Top of Raw data
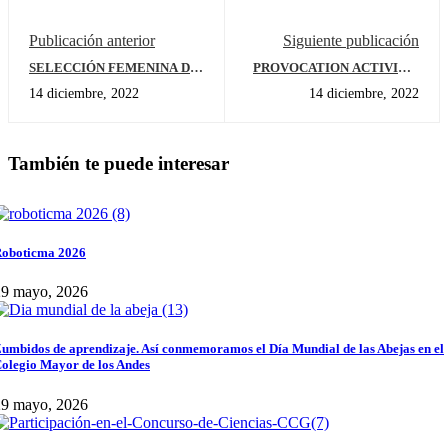
Publicación anterior
Siguiente publicación
SELECCIÓN FEMENINA DE
PROVOCATION ACTIVITY:
BALONCESTO
Can we learn while playing?
14 diciembre, 2022
14 diciembre, 2022
También te puede interesar
oboticma 2026
29 mayo, 2026
umbidos de aprendizaje. Así conmemoramos el Día Mundial de las Abejas en el
olegio Mayor de los Andes
29 mayo, 2026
Bottom of Raw data
● **Exercise aim**: Return each entry exactly as given. Leave the images out.

● **Solution to this task**:
Publicación anterior
Siguiente publicación
SELECCIÓN FEMENINA DE
PROVOCATION ACTIVITY:
BALONCESTO
Can we learn while playing?
14 diciembre, 2022
14 diciembre, 2022
También te puede interesar
oboticma 2026
29 mayo, 2026
umbidos de aprendizaje. Así conmemoramos el Día Mundial de las Abejas en el
olegio Mayor de los Andes
29 mayo, 2026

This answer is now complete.